PROGRAM EFFICIENCY RATIO: Simply showing consistent revenues and surpluses won’t cut it for the most scrutinizing boards and donors –they ultimately want to see that as much money as possible goes toward the main mission of the nonprofit. Enter the program efficiency ratio (PER): PER = mission-centric expenses / total organizational expenses
Of course, some money must go to administrative expenses – how much depends on the organization and its goals. But the organization should set a goal for the percentage of that goes to the mission financial statements should indicate efforts to come as close to this figure as possible.
ABILITY TO CONTROL AND MANAGE DEBT: Of course, organizations can use debt to their advantage in certain situations: purchasing new property, upgrading existing facilities and even managing a temporary cash crunch. However, donors and boards want to ensure that debt loads stay manageable. For transparency, show how much debt the organization has taken on and the interest rates on those loans.

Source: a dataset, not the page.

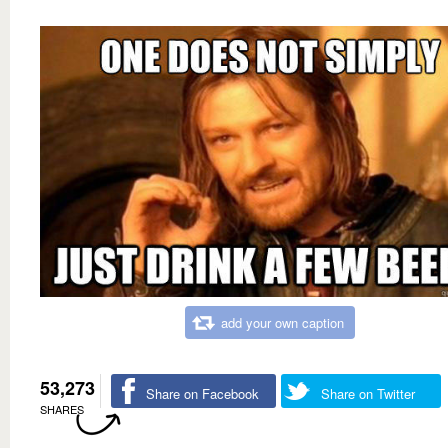
add your own caption
53,273
Share on Facebook
Share on Twitter
SHARES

LIQUIDITY: Ample cash reserves ensures organizations can remain financially viable despite changes in circumstances (endowment drop, fewer donations, a building fire, etc.) However, most nonprofits operate with little cash on hand.The most recent State of the Sector Survey by the Nonprofit Finance Fund indicated that 56 percent of respondents expected to have three months of cash on hand or fewer. Unfortunately, this puts nonprofits in a perilous situation when situations go south.
If possible, join the 44 percent with more cash on hand, and tout that to the board and major donors.
ENDOWMENT PERFORMANCE AND HOLDINGS: Not every nonprofit has a financial endowment. But for those that do (usually larger organizations), it usually plays an imperative role in funding both the mission and operations of the nonprofit. So non-profit boards and major donors deserve to have transparency.
As much as possible, show the performance of the endowment over a sizable period of time. Make sure the board fully understands how much money gets withdrawn from the endowment to pay for operating expenses, and which parts of the endowment are restricted for certain purposes. Better yet, provide detailed information on the portfolio’s holdings – such as the funds invested and the asset allocation – so that boards and donors feel even more comfortable on where their money goes.